Zenz, a senior fellow at the Victims of Communism Memorial Foundation, a Washington-based think tank, wrote a peer-reviewed academic paper based on the documents that analyzes the leaked data and compares it with publicly available information. He found, for instance, that about 23,000 people in Konasheher county, in Xinjiang’s southwestern Kashgar prefecture, or more than 12% of the adults there, were in some form of internment in 2018. The paper was published in the Journal of the European Association for Chinese Studies.
“The image material is stunning,” Zenz told ICIJ. “It’s really fortunate that this material can come out because it would blow away Chinese propaganda attempts” to whitewash what’s happening in Xinjiang.

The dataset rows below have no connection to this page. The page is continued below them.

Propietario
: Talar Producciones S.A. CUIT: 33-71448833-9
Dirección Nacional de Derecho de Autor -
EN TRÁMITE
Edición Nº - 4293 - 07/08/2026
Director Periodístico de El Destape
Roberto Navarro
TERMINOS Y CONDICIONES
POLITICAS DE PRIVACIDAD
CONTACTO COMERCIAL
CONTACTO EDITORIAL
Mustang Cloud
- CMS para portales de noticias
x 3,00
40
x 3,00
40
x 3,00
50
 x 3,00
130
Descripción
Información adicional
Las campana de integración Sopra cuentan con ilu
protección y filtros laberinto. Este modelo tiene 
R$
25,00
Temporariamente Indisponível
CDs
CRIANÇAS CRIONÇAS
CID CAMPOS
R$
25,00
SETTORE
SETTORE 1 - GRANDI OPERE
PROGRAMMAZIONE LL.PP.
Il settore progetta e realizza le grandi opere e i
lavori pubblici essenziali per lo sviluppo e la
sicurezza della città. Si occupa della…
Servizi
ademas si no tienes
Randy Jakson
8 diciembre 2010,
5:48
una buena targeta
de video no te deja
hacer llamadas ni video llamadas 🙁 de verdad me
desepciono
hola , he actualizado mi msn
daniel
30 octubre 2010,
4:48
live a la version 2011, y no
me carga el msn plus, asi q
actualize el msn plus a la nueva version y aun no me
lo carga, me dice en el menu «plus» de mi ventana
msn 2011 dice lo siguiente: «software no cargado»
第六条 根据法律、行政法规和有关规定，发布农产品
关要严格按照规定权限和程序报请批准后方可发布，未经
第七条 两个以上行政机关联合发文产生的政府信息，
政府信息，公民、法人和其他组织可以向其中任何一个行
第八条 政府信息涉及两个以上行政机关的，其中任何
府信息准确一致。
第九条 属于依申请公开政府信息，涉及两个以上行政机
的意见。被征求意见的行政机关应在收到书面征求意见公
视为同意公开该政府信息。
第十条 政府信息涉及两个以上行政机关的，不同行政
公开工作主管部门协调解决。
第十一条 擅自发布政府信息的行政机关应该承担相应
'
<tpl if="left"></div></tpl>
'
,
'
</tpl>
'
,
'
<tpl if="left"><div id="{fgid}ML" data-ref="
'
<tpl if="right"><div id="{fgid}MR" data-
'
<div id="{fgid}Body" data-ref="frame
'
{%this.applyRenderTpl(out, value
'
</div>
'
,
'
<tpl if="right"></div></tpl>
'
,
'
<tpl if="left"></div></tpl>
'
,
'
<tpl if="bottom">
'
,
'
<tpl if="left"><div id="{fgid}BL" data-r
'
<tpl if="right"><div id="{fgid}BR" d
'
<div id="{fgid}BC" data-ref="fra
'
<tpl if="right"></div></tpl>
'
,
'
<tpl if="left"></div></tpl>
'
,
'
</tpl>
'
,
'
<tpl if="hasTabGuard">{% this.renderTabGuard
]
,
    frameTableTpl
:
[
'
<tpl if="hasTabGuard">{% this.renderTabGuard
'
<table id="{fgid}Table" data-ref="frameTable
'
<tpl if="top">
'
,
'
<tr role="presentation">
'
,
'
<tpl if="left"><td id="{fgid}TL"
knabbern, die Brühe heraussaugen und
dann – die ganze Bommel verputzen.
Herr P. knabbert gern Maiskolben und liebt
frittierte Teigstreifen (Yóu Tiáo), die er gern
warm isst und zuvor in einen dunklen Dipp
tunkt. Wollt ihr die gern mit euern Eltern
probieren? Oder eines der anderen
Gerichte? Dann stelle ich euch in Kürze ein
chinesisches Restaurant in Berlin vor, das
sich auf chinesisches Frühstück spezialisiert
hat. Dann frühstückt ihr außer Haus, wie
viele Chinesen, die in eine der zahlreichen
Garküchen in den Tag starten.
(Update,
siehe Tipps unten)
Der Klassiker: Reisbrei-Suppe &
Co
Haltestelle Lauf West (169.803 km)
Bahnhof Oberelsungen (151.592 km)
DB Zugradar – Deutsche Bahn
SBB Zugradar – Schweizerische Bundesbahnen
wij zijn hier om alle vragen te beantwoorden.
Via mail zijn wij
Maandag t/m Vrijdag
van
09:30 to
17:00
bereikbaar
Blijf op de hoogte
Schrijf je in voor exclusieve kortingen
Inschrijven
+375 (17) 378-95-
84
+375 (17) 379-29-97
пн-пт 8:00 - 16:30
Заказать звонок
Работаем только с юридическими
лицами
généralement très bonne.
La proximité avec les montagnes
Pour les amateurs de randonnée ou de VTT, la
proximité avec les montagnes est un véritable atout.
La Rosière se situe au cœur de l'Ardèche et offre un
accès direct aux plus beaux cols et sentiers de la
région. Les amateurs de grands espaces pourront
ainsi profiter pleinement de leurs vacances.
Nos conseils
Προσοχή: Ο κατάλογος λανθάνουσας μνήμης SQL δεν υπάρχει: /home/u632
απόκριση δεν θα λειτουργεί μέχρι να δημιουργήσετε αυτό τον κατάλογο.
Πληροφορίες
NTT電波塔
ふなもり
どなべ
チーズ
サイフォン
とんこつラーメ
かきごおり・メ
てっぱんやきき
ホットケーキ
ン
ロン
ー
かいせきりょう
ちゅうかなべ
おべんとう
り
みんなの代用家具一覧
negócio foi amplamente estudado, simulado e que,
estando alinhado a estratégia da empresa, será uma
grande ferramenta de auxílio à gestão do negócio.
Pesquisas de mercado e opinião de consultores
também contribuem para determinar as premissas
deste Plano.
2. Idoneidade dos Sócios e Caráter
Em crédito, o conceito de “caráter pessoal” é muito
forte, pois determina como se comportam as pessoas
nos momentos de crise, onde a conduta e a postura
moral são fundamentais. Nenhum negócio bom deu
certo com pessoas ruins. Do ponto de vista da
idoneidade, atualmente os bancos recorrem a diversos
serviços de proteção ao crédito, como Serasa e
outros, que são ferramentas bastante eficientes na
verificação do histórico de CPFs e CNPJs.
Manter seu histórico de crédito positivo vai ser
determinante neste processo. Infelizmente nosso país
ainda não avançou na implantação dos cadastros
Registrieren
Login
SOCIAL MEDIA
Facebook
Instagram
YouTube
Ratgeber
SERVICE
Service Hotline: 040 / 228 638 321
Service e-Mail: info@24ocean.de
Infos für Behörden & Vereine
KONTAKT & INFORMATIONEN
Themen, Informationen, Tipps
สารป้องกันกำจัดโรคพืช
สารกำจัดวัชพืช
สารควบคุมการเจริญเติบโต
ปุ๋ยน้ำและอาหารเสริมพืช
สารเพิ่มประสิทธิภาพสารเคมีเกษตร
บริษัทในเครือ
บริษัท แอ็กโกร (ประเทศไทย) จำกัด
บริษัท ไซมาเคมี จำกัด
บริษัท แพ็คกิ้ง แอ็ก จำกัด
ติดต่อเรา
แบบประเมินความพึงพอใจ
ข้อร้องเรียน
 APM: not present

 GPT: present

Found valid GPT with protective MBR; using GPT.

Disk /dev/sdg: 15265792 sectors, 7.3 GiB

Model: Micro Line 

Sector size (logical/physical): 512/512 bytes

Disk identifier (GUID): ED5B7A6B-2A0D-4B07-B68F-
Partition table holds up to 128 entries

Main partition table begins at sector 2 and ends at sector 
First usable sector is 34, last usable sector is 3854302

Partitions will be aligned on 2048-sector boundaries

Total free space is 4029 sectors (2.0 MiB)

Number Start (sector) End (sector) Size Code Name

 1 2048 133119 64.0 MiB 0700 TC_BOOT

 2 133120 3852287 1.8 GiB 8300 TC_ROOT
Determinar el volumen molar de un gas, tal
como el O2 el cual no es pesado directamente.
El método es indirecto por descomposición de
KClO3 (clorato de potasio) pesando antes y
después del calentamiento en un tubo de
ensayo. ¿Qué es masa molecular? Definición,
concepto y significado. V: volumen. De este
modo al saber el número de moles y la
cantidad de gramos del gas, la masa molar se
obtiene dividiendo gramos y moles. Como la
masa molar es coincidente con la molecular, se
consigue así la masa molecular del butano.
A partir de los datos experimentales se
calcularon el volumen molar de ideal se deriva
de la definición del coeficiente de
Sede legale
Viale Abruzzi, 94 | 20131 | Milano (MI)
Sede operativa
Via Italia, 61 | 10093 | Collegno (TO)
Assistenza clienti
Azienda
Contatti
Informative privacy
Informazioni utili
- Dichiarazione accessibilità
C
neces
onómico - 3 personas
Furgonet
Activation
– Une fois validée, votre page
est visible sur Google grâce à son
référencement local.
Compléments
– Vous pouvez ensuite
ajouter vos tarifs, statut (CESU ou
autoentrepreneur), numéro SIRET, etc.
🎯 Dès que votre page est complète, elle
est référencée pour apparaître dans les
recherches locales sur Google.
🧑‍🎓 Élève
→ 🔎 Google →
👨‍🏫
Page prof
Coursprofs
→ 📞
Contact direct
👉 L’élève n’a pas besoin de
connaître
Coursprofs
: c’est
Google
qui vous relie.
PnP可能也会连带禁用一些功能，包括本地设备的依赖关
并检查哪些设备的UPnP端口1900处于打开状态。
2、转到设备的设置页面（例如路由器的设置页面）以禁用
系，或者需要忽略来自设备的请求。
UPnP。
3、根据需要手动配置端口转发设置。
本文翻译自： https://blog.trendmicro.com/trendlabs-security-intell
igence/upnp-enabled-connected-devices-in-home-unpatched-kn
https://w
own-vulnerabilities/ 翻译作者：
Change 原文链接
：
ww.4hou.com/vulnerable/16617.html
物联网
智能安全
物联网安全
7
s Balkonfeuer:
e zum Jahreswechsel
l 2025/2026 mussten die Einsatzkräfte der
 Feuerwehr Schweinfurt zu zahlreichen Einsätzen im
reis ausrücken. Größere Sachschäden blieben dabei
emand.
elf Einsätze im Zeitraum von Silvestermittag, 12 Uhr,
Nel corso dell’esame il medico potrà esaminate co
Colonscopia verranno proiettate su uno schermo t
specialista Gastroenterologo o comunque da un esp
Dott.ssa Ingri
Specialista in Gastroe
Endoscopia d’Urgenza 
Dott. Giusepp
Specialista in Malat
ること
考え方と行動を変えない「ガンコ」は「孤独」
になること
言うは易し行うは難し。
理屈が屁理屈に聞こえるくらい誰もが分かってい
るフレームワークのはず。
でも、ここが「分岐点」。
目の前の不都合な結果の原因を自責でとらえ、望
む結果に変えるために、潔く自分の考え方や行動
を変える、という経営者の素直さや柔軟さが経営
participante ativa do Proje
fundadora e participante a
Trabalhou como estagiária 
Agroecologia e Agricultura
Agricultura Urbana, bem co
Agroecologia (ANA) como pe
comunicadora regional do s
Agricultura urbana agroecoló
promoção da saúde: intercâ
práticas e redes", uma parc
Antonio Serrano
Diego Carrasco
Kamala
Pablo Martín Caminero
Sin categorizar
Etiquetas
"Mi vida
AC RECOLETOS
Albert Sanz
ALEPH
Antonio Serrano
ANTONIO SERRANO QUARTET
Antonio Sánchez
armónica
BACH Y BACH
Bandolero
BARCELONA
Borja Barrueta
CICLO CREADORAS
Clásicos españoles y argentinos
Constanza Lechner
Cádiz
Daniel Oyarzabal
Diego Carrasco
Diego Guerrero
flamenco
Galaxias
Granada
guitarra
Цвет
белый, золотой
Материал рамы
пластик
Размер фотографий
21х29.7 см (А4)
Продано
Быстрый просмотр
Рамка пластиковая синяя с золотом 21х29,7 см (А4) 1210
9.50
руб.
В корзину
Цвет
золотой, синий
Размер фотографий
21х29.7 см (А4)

“It’s very touching,” he added. “It’s one thing to know it, and another thing to see it.”
A young man is shackled in a “tiger chair” during what appears to be an interrogation at Tekes County Detention Centre in 2018. Image: Xinjiang Police Files
The leak comes as the U.N. high commissioner for human rights, Michelle Bachelet, prepares to make a long-delayed visit to Xinjiang this week.
A growing body of evidence documents the campaign of mass detention and forced assimilation in Xinjiang, begun under President Xi Jingping and his subordinates in 2017. The Chinese government has called the camps “vocational skills education and training centers,” but the Xinjiang Police Files and previous exposés by journalists, researchers and activists point to another conclusion. They reinforce allegations that the camps are part of a nationwide policy to promote conformity to Communist Party doctrine and majority Han cultural norms and crack down on expressions of cultural, political and religious diversity.
As many as 1 million Uyghurs and members of other Turkic minorities were held in the camps in 2018, according to estimates by U.N. and U.S. officials. There is no precise estimate of the number of detainees since 2017.
The Chinese government dismisses accusations of human rights violations as “fabricated lies and disinformation,” asserting that the so-called training centers are intended to improve labor skills and to alleviate poverty. The government also says that some of the measures deployed in Xinjiang are part of a campaign to combat what it calls acts of terrorism by Uyghur extremists.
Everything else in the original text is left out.